Collected data:
<<<<

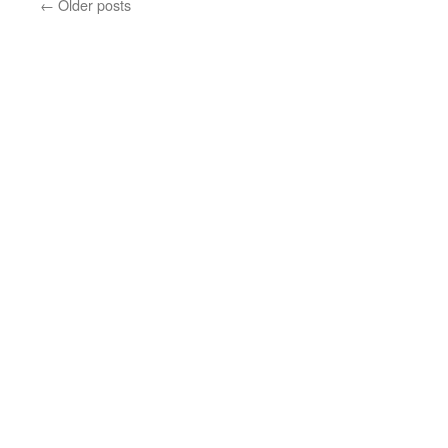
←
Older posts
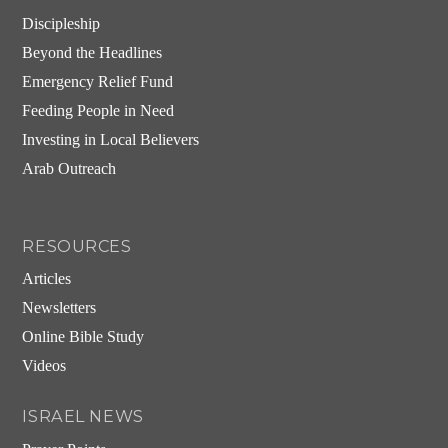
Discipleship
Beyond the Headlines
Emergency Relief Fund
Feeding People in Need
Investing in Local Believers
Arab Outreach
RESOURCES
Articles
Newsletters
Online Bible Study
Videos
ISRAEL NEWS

>>>>
<<<<

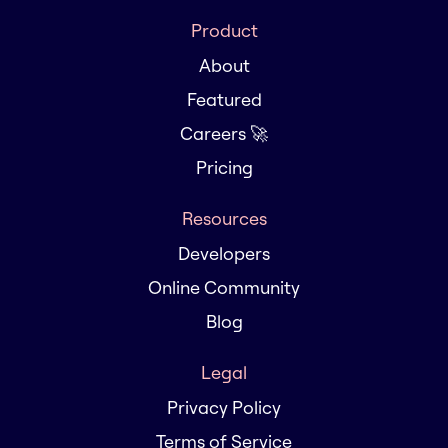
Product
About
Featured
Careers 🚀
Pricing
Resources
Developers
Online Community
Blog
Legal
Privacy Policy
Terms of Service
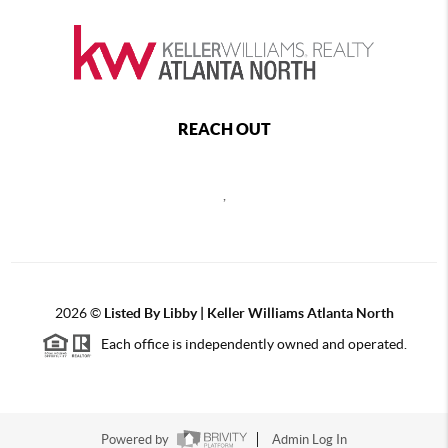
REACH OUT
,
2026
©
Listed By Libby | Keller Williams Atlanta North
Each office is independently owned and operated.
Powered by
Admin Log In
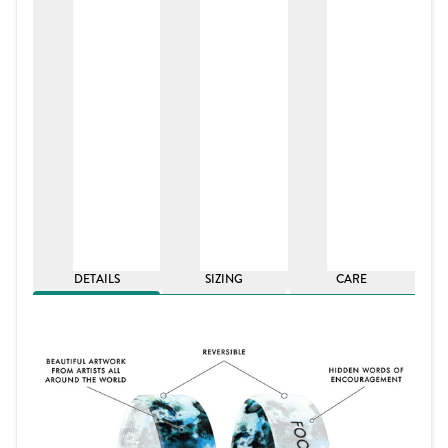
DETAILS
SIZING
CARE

>>>>
<<<<

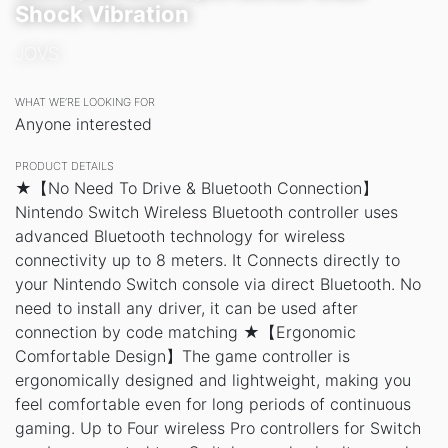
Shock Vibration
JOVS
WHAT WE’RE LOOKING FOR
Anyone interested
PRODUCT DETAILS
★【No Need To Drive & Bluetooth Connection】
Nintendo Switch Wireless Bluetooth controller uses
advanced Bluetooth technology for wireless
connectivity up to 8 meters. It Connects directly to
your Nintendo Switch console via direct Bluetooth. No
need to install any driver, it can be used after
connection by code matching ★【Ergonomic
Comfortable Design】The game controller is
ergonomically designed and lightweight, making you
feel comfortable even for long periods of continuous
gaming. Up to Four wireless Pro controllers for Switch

>>>>

*WHAT IS BEING ASKED*
Report every line of the records that contains the word "Nintendo".

*EXPECTED ANSWER*
Nintendo Switch Wireless Bluetooth controller uses
your Nintendo Switch console via direct Bluetooth. No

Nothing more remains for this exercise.